- WORK ORDER: Word for word, output the data, with none of its pictures.

[[ MATERIAL FOR THE TASK open ]]

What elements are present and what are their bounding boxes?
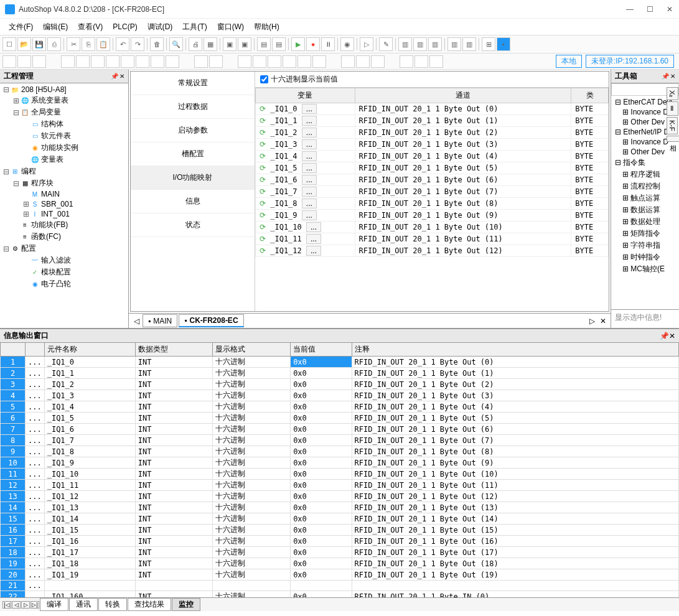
config-tab[interactable]: 启动参数 [131, 119, 255, 142]
out-header[interactable]: 当前值 [291, 343, 352, 357]
btab-next[interactable]: ▷ [21, 601, 30, 609]
tb-h[interactable]: ▥ [398, 37, 412, 51]
out-header[interactable] [26, 343, 45, 357]
pause-button[interactable]: ⏸ [321, 37, 335, 51]
tree-node[interactable]: ⊟📋全局变量 [1, 106, 127, 118]
tree-node[interactable]: MMAIN [1, 189, 127, 199]
out-header[interactable]: 元件名称 [44, 343, 135, 357]
output-row[interactable]: 10..._IQ1_9INT十六进制0x0RFID_IN_OUT 20_1 1 … [1, 457, 679, 469]
toolbox-node[interactable]: ⊞ MC轴控(E [612, 263, 678, 275]
tree-node[interactable]: ⊟📁208 [H5U-A8] [1, 85, 127, 95]
tb2-j[interactable] [151, 55, 164, 68]
tb2-u[interactable] [356, 55, 370, 68]
browse-button[interactable]: ... [302, 128, 317, 138]
output-tab[interactable]: 编译 [40, 598, 68, 611]
tab-nav-left[interactable]: ◁ [131, 317, 141, 325]
editor-tab[interactable]: ▪CK-FR208-EC [179, 314, 243, 327]
btab-prev[interactable]: ◁ [12, 601, 21, 609]
output-row[interactable]: 6..._IQ1_5INT十六进制0x0RFID_IN_OUT 20_1 1 B… [1, 413, 679, 424]
menu-item[interactable]: 窗口(W) [213, 21, 248, 34]
browse-button[interactable]: ... [302, 163, 317, 173]
tb-n[interactable]: ▪ [497, 37, 510, 51]
io-row[interactable]: ⟳ _IQ1_1 ...RFID_IN_OUT 20_1 1 Byte Out … [256, 115, 609, 127]
output-row[interactable]: 3..._IQ1_2INT十六进制0x0RFID_IN_OUT 20_1 1 B… [1, 379, 679, 390]
column-header[interactable]: 变量 [256, 88, 355, 103]
tb2-n[interactable] [238, 55, 251, 68]
output-row[interactable]: 17..._IQ1_16INT十六进制0x0RFID_IN_OUT 20_1 1… [1, 536, 679, 547]
tree-node[interactable]: ⊟▦程序块 [1, 177, 127, 189]
config-tab[interactable]: 槽配置 [131, 142, 255, 166]
out-header[interactable] [1, 343, 26, 357]
browse-button[interactable]: ... [302, 139, 317, 149]
io-row[interactable]: ⟳ _IQ1_6 ...RFID_IN_OUT 20_1 1 Byte Out … [256, 174, 609, 186]
toolbox-node[interactable]: ⊞ 触点运算 [612, 192, 678, 204]
tree-node[interactable]: ⊞🌐系统变量表 [1, 95, 127, 106]
out-header[interactable]: 注释 [352, 343, 678, 357]
tb2-s[interactable] [312, 55, 326, 68]
tb2-e[interactable] [76, 55, 90, 68]
local-indicator[interactable]: 本地 [556, 55, 582, 68]
tb2-p[interactable] [268, 55, 281, 68]
output-row[interactable]: 15..._IQ1_14INT十六进制0x0RFID_IN_OUT 20_1 1… [1, 513, 679, 525]
tb-a[interactable]: ▣ [223, 37, 236, 51]
tree-node[interactable]: ◉功能块实例 [1, 142, 127, 154]
output-tab[interactable]: 监控 [172, 598, 200, 611]
browse-button[interactable]: ... [302, 175, 317, 185]
tb2-t[interactable] [341, 55, 355, 68]
search-button[interactable]: 🔍 [169, 37, 183, 51]
tb-b[interactable]: ▣ [238, 37, 251, 51]
browse-button[interactable]: ... [302, 198, 317, 208]
tb2-k[interactable] [166, 55, 179, 68]
side-tab[interactable]: K-F [667, 117, 678, 134]
menu-item[interactable]: 文件(F) [5, 21, 37, 34]
maximize-button[interactable]: ☐ [645, 5, 654, 14]
close-icon[interactable]: ✕ [670, 73, 675, 80]
tb2-c[interactable] [32, 55, 46, 68]
io-mapping-table[interactable]: 变量通道类⟳ _IQ1_0 ...RFID_IN_OUT 20_1 1 Byte… [255, 87, 609, 311]
toolbox-node[interactable]: ⊞ 流程控制 [612, 180, 678, 192]
toolbox-node[interactable]: ⊞ 字符串指 [612, 240, 678, 251]
tb2-h[interactable] [121, 55, 134, 68]
browse-button[interactable]: ... [306, 246, 321, 256]
config-tab[interactable]: 过程数据 [131, 95, 255, 119]
minimize-button[interactable]: — [625, 5, 634, 14]
toolbox-node[interactable]: ⊞ 矩阵指令 [612, 228, 678, 240]
toolbox-node[interactable]: ⊟ 指令集 [612, 157, 678, 169]
output-row[interactable]: 8..._IQ1_7INT十六进制0x0RFID_IN_OUT 20_1 1 B… [1, 435, 679, 446]
tb2-o[interactable] [253, 55, 266, 68]
tb-k[interactable]: ▥ [447, 37, 461, 51]
tb2-q[interactable] [283, 55, 296, 68]
cut-button[interactable]: ✂ [67, 37, 80, 51]
menu-item[interactable]: 查看(V) [74, 21, 106, 34]
tree-node[interactable]: ⊟⊞编程 [1, 166, 127, 177]
ip-indicator[interactable]: 未登录:IP:192.168.1.60 [586, 55, 674, 68]
pin-icon[interactable]: 📌 [111, 73, 118, 80]
io-row[interactable]: ⟳ _IQ1_4 ...RFID_IN_OUT 20_1 1 Byte Out … [256, 151, 609, 162]
print-button[interactable]: 🖨 [189, 37, 202, 51]
browse-button[interactable]: ... [302, 104, 317, 114]
output-row[interactable]: 1..._IQ1_0INT十六进制0x0RFID_IN_OUT 20_1 1 B… [1, 357, 679, 368]
tree-node[interactable]: ⊞IINT_001 [1, 209, 127, 219]
delete-button[interactable]: 🗑 [150, 37, 164, 51]
save-button[interactable]: 💾 [32, 37, 46, 51]
tree-node[interactable]: 🌐变量表 [1, 154, 127, 166]
output-tab[interactable]: 查找结果 [128, 598, 171, 611]
pin-icon[interactable]: 📌 [662, 73, 669, 80]
column-header[interactable]: 类 [571, 88, 609, 103]
tb2-y[interactable] [429, 55, 443, 68]
new-button[interactable]: ☐ [2, 37, 16, 51]
btab-last[interactable]: ▷| [30, 601, 39, 609]
redo-button[interactable]: ↷ [131, 37, 144, 51]
undo-button[interactable]: ↶ [116, 37, 129, 51]
tb2-d[interactable] [61, 55, 75, 68]
tree-node[interactable]: ✓模块配置 [1, 266, 127, 278]
tb2-r[interactable] [297, 55, 311, 68]
menu-item[interactable]: 帮助(H) [250, 21, 283, 34]
tb2-l[interactable] [194, 55, 208, 68]
browse-button[interactable]: ... [302, 187, 317, 197]
io-row[interactable]: ⟳ _IQ1_5 ...RFID_IN_OUT 20_1 1 Byte Out … [256, 162, 609, 174]
output-row[interactable]: 12..._IQ1_11INT十六进制0x0RFID_IN_OUT 20_1 1… [1, 480, 679, 491]
stop-button[interactable]: ● [306, 37, 320, 51]
browse-button[interactable]: ... [306, 234, 321, 244]
tb-g[interactable]: ✎ [379, 37, 393, 51]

[[ MATERIAL FOR THE TASK closed ]]

- RESPONSE:
What elements are present and what are their bounding boxes?
config-tab[interactable]: 启动参数 [131, 119, 255, 142]
out-header[interactable]: 当前值 [291, 343, 352, 357]
btab-next[interactable]: ▷ [21, 601, 30, 609]
tb-h[interactable]: ▥ [398, 37, 412, 51]
out-header[interactable] [26, 343, 45, 357]
pause-button[interactable]: ⏸ [321, 37, 335, 51]
tree-node[interactable]: ⊟📋全局变量 [1, 106, 127, 118]
tree-node[interactable]: MMAIN [1, 189, 127, 199]
out-header[interactable]: 元件名称 [44, 343, 135, 357]
output-row[interactable]: 10..._IQ1_9INT十六进制0x0RFID_IN_OUT 20_1 1 … [1, 457, 679, 469]
toolbox-node[interactable]: ⊞ MC轴控(E [612, 263, 678, 275]
tree-node[interactable]: ⊟📁208 [H5U-A8] [1, 85, 127, 95]
tb2-j[interactable] [151, 55, 164, 68]
tb2-u[interactable] [356, 55, 370, 68]
browse-button[interactable]: ... [302, 128, 317, 138]
output-tab[interactable]: 编译 [40, 598, 68, 611]
tab-nav-left[interactable]: ◁ [131, 317, 141, 325]
editor-tab[interactable]: ▪CK-FR208-EC [179, 314, 243, 327]
btab-prev[interactable]: ◁ [12, 601, 21, 609]
output-row[interactable]: 6..._IQ1_5INT十六进制0x0RFID_IN_OUT 20_1 1 B… [1, 413, 679, 424]
menu-item[interactable]: 窗口(W) [213, 21, 248, 34]
browse-button[interactable]: ... [302, 163, 317, 173]
tb-n[interactable]: ▪ [497, 37, 510, 51]
io-row[interactable]: ⟳ _IQ1_1 ...RFID_IN_OUT 20_1 1 Byte Out … [256, 115, 609, 127]
output-row[interactable]: 3..._IQ1_2INT十六进制0x0RFID_IN_OUT 20_1 1 B… [1, 379, 679, 390]
column-header[interactable]: 变量 [256, 88, 355, 103]
tb2-n[interactable] [238, 55, 251, 68]
output-row[interactable]: 17..._IQ1_16INT十六进制0x0RFID_IN_OUT 20_1 1… [1, 536, 679, 547]
tree-node[interactable]: ⊟▦程序块 [1, 177, 127, 189]
config-tab[interactable]: 槽配置 [131, 142, 255, 166]
out-header[interactable] [1, 343, 26, 357]
browse-button[interactable]: ... [302, 139, 317, 149]
io-row[interactable]: ⟳ _IQ1_6 ...RFID_IN_OUT 20_1 1 Byte Out … [256, 174, 609, 186]
toolbox-node[interactable]: ⊞ 触点运算 [612, 192, 678, 204]
tree-node[interactable]: ⊞🌐系统变量表 [1, 95, 127, 106]
out-header[interactable]: 注释 [352, 343, 678, 357]
tb2-s[interactable] [312, 55, 326, 68]
tb2-e[interactable] [76, 55, 90, 68]
local-indicator[interactable]: 本地 [556, 55, 582, 68]
tb2-p[interactable] [268, 55, 281, 68]
output-row[interactable]: 15..._IQ1_14INT十六进制0x0RFID_IN_OUT 20_1 1… [1, 513, 679, 525]
tb-a[interactable]: ▣ [223, 37, 236, 51]
tree-node[interactable]: ◉功能块实例 [1, 142, 127, 154]
output-tab[interactable]: 监控 [172, 598, 200, 611]
browse-button[interactable]: ... [302, 175, 317, 185]
tb2-t[interactable] [341, 55, 355, 68]
search-button[interactable]: 🔍 [169, 37, 183, 51]
tb-b[interactable]: ▣ [238, 37, 251, 51]
browse-button[interactable]: ... [302, 198, 317, 208]
tb2-k[interactable] [166, 55, 179, 68]
side-tab[interactable]: K-F [667, 117, 678, 134]
menu-item[interactable]: 文件(F) [5, 21, 37, 34]
maximize-button[interactable]: ☐ [645, 5, 654, 14]
close-icon[interactable]: ✕ [670, 73, 675, 80]
tb2-c[interactable] [32, 55, 46, 68]
io-mapping-table[interactable]: 变量通道类⟳ _IQ1_0 ...RFID_IN_OUT 20_1 1 Byte… [255, 87, 609, 311]
toolbox-node[interactable]: ⊞ 流程控制 [612, 180, 678, 192]
toolbox-node[interactable]: ⊞ 字符串指 [612, 240, 678, 251]
tb2-h[interactable] [121, 55, 134, 68]
browse-button[interactable]: ... [306, 246, 321, 256]
config-tab[interactable]: 过程数据 [131, 95, 255, 119]
minimize-button[interactable]: — [625, 5, 634, 14]
toolbox-node[interactable]: ⊞ 矩阵指令 [612, 228, 678, 240]
toolbox-node[interactable]: ⊟ 指令集 [612, 157, 678, 169]
output-row[interactable]: 8..._IQ1_7INT十六进制0x0RFID_IN_OUT 20_1 1 B… [1, 435, 679, 446]
tb2-o[interactable] [253, 55, 266, 68]
tb-k[interactable]: ▥ [447, 37, 461, 51]
tb2-q[interactable] [283, 55, 296, 68]
cut-button[interactable]: ✂ [67, 37, 80, 51]
menu-item[interactable]: 查看(V) [74, 21, 106, 34]
tree-node[interactable]: ⊟⊞编程 [1, 166, 127, 177]
ip-indicator[interactable]: 未登录:IP:192.168.1.60 [586, 55, 674, 68]
pin-icon[interactable]: 📌 [111, 73, 118, 80]
io-row[interactable]: ⟳ _IQ1_4 ...RFID_IN_OUT 20_1 1 Byte Out … [256, 151, 609, 162]
print-button[interactable]: 🖨 [189, 37, 202, 51]
browse-button[interactable]: ... [302, 104, 317, 114]
output-row[interactable]: 1..._IQ1_0INT十六进制0x0RFID_IN_OUT 20_1 1 B… [1, 357, 679, 368]
tree-node[interactable]: ⊞IINT_001 [1, 209, 127, 219]
delete-button[interactable]: 🗑 [150, 37, 164, 51]
save-button[interactable]: 💾 [32, 37, 46, 51]
tree-node[interactable]: 🌐变量表 [1, 154, 127, 166]
output-tab[interactable]: 查找结果 [128, 598, 171, 611]
pin-icon[interactable]: 📌 [662, 73, 669, 80]
column-header[interactable]: 类 [571, 88, 609, 103]
tb2-y[interactable] [429, 55, 443, 68]
new-button[interactable]: ☐ [2, 37, 16, 51]
btab-last[interactable]: ▷| [30, 601, 39, 609]
redo-button[interactable]: ↷ [131, 37, 144, 51]
undo-button[interactable]: ↶ [116, 37, 129, 51]
tb2-d[interactable] [61, 55, 75, 68]
tree-node[interactable]: ✓模块配置 [1, 266, 127, 278]
tb2-r[interactable] [297, 55, 311, 68]
menu-item[interactable]: 帮助(H) [250, 21, 283, 34]
tb2-l[interactable] [194, 55, 208, 68]
browse-button[interactable]: ... [302, 187, 317, 197]
io-row[interactable]: ⟳ _IQ1_5 ...RFID_IN_OUT 20_1 1 Byte Out … [256, 162, 609, 174]
output-row[interactable]: 12..._IQ1_11INT十六进制0x0RFID_IN_OUT 20_1 1… [1, 480, 679, 491]
stop-button[interactable]: ● [306, 37, 320, 51]
browse-button[interactable]: ... [306, 234, 321, 244]
tb-g[interactable]: ✎ [379, 37, 393, 51]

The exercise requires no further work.